I—NEW SPECIES OF THE STAPHYLINID TRIBE MYRMEDONIINI.

The Myrmedoniini comprise by far the greater part of the large subfamily Aleocharinæ, and present a rather discouraging problem to the systematist through sheer force of numbers. In the European fauna probably a large proportion of the existing species have been described, though in an inconveniently scattered literature, so that it is difficult to identify many of the forms, especially as the types are widely diffused and in some instances probably lost. In the most recent European catalogue the greater part of those described are announced as synonyms of a few more accentuated species, possibly to thereby cut the Gordian knot of uncertainty of identification as much as anything, for many of these so-called synonyms are not truly such by any means. I do not think that the names printed in that catalogue under Acrotona fungi, for example, are synonyms in many instances, for I have received under this name from various European authorities at least four unequivocally distinct though generically related species.

Some describers have not taken pains to study their material with the care exercised by such investigators as Thomson, Kraatz and Rey, whose genera are nearly all valid as such, and the absence of information concerning the intermesocoxal sternal pieces and other important structural characters, renders it impossible to identify, with very few exceptions, the species published by Mäklin, Mannerheim, Melsheimer, Say, Erichson and many of those of Bernhauer, more particularly when founded upon short comparative statements concerning certain European species, positively authentic examples of which it is almost impossible for American students to obtain. As a result, even when the species of those authors are described as pertaining to special genera or subgenera, there are frequent mistakes in the assignments, rendering their work to some extent misleading and untrustworthy. This comes about in great degree from the method of mounting pursued by most of the European collectors of the smaller Coleoptera, the entire under surface being glued to cards, so that the most important characters are not observable, except through a good deal of mechanical labor and risk of injury or destruction of the types. Most remarkable systematic characters have in this way remained unappreciated, if not virtually unknown to them in various sections of the Coleoptera, especially in such genera as Cardiola and in Anthicus and related genera. The three investigators above mentioned are among the notable exceptions to this rule however.
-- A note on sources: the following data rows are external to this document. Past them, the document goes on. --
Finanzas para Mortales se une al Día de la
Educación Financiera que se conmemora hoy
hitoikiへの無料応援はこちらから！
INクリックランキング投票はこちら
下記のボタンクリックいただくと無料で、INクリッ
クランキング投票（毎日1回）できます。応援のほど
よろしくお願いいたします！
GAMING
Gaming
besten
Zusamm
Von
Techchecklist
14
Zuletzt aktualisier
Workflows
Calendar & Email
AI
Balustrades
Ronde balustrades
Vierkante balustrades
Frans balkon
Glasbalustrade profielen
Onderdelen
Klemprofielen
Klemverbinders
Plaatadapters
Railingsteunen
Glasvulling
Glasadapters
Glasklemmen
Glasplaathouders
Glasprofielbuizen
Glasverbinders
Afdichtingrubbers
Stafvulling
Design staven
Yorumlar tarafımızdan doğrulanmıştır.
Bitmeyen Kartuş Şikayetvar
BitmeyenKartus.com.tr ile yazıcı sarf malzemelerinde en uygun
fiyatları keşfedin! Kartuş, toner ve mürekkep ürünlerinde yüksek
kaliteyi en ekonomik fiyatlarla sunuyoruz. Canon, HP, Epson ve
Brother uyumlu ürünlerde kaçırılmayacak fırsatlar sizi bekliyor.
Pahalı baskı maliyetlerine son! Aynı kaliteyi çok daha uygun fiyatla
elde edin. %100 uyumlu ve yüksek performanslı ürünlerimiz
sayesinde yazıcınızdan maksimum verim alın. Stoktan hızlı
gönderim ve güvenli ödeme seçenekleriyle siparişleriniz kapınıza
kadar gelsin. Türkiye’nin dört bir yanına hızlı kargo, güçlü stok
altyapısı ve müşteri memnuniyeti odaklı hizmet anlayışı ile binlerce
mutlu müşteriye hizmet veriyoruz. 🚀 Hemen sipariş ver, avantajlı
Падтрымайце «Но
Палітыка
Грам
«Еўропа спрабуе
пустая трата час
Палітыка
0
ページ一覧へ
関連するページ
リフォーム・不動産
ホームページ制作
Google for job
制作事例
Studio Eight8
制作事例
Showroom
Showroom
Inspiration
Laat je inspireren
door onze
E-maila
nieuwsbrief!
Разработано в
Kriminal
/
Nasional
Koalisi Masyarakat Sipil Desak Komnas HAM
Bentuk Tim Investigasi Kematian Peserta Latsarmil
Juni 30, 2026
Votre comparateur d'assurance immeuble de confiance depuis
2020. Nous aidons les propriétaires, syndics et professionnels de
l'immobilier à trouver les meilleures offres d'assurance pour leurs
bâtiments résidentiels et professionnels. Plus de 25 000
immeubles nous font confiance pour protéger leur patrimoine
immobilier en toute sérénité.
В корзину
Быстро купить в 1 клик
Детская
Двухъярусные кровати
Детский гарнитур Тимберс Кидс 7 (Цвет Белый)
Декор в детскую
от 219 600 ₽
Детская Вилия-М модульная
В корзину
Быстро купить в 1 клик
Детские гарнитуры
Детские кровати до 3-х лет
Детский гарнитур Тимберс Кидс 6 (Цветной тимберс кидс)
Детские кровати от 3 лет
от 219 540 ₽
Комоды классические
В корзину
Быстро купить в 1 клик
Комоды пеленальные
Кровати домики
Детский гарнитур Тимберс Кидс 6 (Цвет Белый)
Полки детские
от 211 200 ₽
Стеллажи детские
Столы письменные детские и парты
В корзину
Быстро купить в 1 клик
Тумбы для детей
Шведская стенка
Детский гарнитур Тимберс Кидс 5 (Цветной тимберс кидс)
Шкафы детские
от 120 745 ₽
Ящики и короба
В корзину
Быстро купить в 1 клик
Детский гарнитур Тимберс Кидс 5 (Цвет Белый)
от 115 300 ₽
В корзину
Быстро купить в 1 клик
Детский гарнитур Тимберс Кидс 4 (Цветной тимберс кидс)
During the past twenty-five years the writer has been steadily accumulating as much material as possible in the Aleocharinæ, with a view to ultimately describing and classifying the species, but pressure of other matters has thus far left too little time for any serious attempt in that direction. It is considered desirable, however, to describe this material now, so far as may be convenient and in a less systematic way, in order that the types may remain in this country for the benefit of coming students of our Staphylinidæ. The species were all described as new, and, in vast majority, are actually in this category without question; but in all cases where it has been possible to identify them with species previously described, I have simply substituted the name given by the previous author and allowed the description to remain. Although the species here described in the group Athetæ may seem perhaps to be inordinate in number, it can be said with great confidence that they represent only a fraction of the seemingly unending horde occurring in North America, where the Staphylinid fauna is far richer than in Europe; so the likelihood of having made any considerable number of synonyms of species previously described is, from every point of view, minute or negligible.